Many Businesses Could Unknowingly Be Committing Tax Fraud By Claiming Coronavirus Job Retention Scheme (CJRS) AKA The Furlough Scheme

The Coronavirus Pandemic Employers Allowance Has Caused Some Businesses to Unwittingly Claim National Insurance Contributions Twice Which Is Considered Tax Fraud By HMRC

In April this year, the government increased the Employment Allowance (EA) from £3,000 to £4,000 however there were more restrictions on eligibility than in previous years, therefore, employers needed to reapply and will need to do so annually. The Employment Allowance allows eligible employers to reduce their National Insurance liability by up to £4,000 per annum. This means that each time payroll is run, the employer pays less employers Class 1 National Insurance until the £4,000 has been used up or the tax year ends (whichever is sooner).

So far, so good.

The Coronavirus, COVID-19 pandemic hit businesses before some had applied for this scheme. Then, the Coronavirus Job Retention Scheme (CJRS) also known as the furlough scheme was introduced and part of this grant covered the employers payroll costs including the employers National Insurance contribution (when their entire workforce were on furlough from April to July.) This is where the confusion started, two schemes that related to National Insurance contribution  

When analysing furlough rules, the Institute of Certified Bookkeepers (ICB) agreed you “use up” the £4,000 allowance then ask for costs over and above from the furlough grant. But, not all employers  took this stand and were calculating claims for furlough on full claim back. Ie not using the £4000 Employers Allowance as some employers had not even applied for that allowance they then delayed applying for it.

Then comes July and the start of employers paying towards the costs, the first thing removed from the Coronavirus Job Retention Scheme was the funding for the employers National Insurance contribution, those that had not claimed for the Employers Allowance started to do so.

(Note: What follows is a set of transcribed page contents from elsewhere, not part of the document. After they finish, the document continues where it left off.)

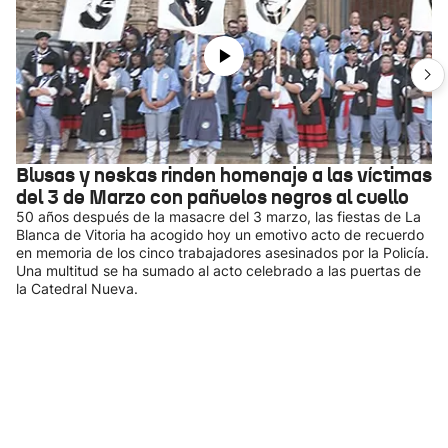
Blusas y neskas rinden homenaje a las víctimas
del 3 de Marzo con pañuelos negros al cuello
50 años después de la masacre del 3 marzo, las fiestas de La
Blanca de Vitoria ha acogido hoy un emotivo acto de recuerdo
en memoria de los cinco trabajadores asesinados por la Policía.
Una multitud se ha sumado al acto celebrado a las puertas de
la Catedral Nueva.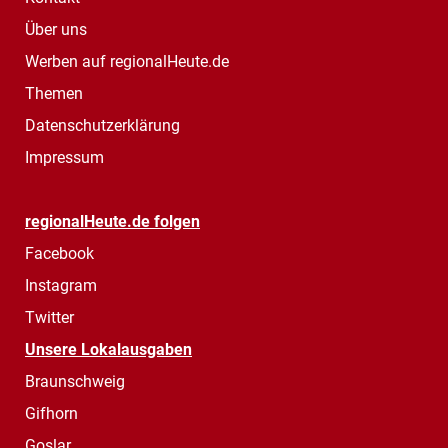
Über uns
Werben auf regionalHeute.de
Themen
Datenschutzerklärung
Impressum
regionalHeute.de folgen
Facebook
Instagram
Twitter
Unsere Lokalausgaben
Braunschweig
Gifhorn
Goslar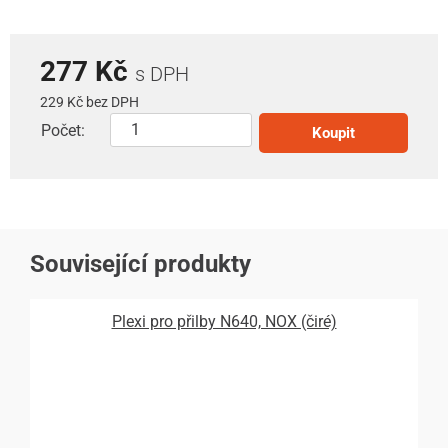
277 Kč
s DPH
229 Kč bez DPH
Počet:
Koupit
Související produkty
Plexi pro přilby N640, NOX (čiré)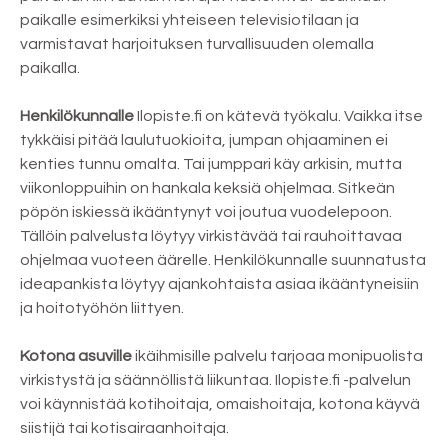
paikalle esimerkiksi yhteiseen televisiotilaan ja
varmistavat harjoituksen turvallisuuden olemalla
paikalla.
Henkilökunnalle
Ilopiste.fi on kätevä työkalu. Vaikka itse
tykkäisi pitää laulutuokioita, jumpan ohjaaminen ei
kenties tunnu omalta. Tai jumppari käy arkisin, mutta
viikonloppuihin on hankala keksiä ohjelmaa. Sitkeän
pöpön iskiessä ikääntynyt voi joutua vuodelepoon.
Tällöin palvelusta löytyy virkistävää tai rauhoittavaa
ohjelmaa vuoteen äärelle. Henkilökunnalle suunnatusta
ideapankista löytyy ajankohtaista asiaa ikääntyneisiin
ja hoitotyöhön liittyen.
Kotona asuville
ikäihmisille palvelu tarjoaa monipuolista
virkistystä ja säännöllistä liikuntaa. Ilopiste.fi -palvelun
voi käynnistää kotihoitaja, omaishoitaja, kotona käyvä
siistijä tai kotisairaanhoitaja.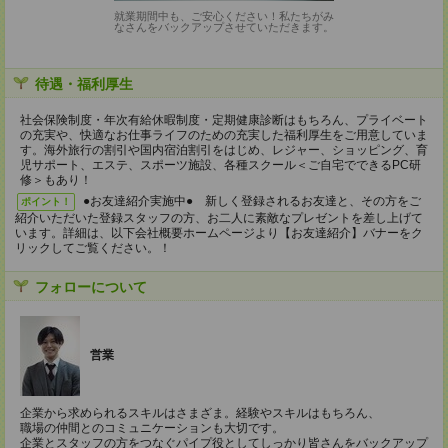
就業期間中も、ご安心ください！私たちがみ
なさんをバックアップさせていただきます。
待遇・福利厚生
社会保険制度・年次有給休暇制度・定期健康診断はもちろん、プライベート
の充実や、快適なお仕事ライフのための充実した福利厚生をご用意していま
す。海外旅行の割引や国内宿泊割引をはじめ、レジャー、ショッピング、育
児サポート、エステ、スポーツ施設、各種スクール＜ご自宅でできるPC研
修＞もあり！
●お友達紹介実施中● 新しく登録されるお友達と、その方をご
ポイント！
紹介いただいた登録スタッフの方、お二人に素敵なプレゼントを差し上げて
います。詳細は、以下会社概要ホームページより【お友達紹介】バナーをク
リックしてご覧ください。！
フォローについて
営業
企業から求められるスキルはさまざま。経験やスキルはもちろん、
職場の仲間とのコミュニケーションも大切です。
企業とスタッフの方をつなぐパイプ役としてしっかり皆さんをバックアップ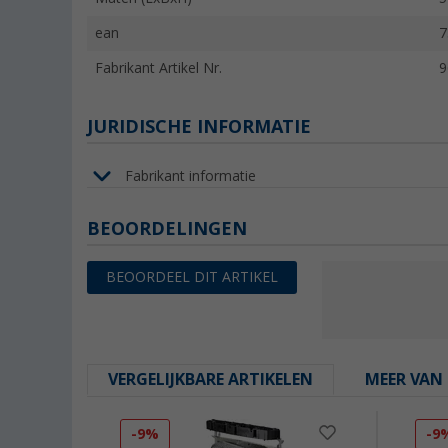
ean
7
Fabrikant Artikel Nr.
9
JURIDISCHE INFORMATIE
Fabrikant informatie
BEOORDELINGEN
BEOORDEEL DIT ARTIKEL
VERGELIJKBARE ARTIKELEN
MEER VAN 
-9%
-9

Some people interpreted the wording that £4,000 allowance was on top of the furlough, an article in Accountingweb added confusion to the issue – but that is another, long story!

HMRC have now confirmed:

  • Employers Allowance is a government funded grant
  • Furlough is a government funded grant

Fact: you cannot claim more than one government funded grant for a particular cost.

Therefore, if an employer did not apply for the Employers Allowance grant of £4000 until later in the year and the employer claimed furlough you must advise HMRC who will then reduce the amount of £4000 left by the amount of the claim made for furlough. If an employer does not do this, it will be considered to be claiming twice for same component which is considered fraud and may result in all claims being investigated.

Tax fraud, also known as tax evasion, is taken very seriously by HMRC and they have a huge drive to crack down on this, HMRC issue a lot of fines for tax fraud and push members of the public to report possible tax fraud, their tag line is: “HMRC pursue every penny to ensure that tax crime never pays” so employers need to be aware of this and rectify this as soon as possible.